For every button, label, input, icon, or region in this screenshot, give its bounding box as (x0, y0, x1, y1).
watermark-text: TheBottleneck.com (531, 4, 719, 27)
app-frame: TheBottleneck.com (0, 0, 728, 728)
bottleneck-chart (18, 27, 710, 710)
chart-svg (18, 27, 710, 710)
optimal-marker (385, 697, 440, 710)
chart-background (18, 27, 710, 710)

════════════════════

* **About this task**:
Output the data in full, exactly as it stands.

* **Answer section**:
For every button, label, input, icon, or region in this screenshot, give its bounding box as (x0, y0, x1, y1).
watermark-text: TheBottleneck.com (531, 4, 719, 27)
app-frame: TheBottleneck.com (0, 0, 728, 728)
bottleneck-chart (18, 27, 710, 710)
chart-svg (18, 27, 710, 710)
optimal-marker (385, 697, 440, 710)
chart-background (18, 27, 710, 710)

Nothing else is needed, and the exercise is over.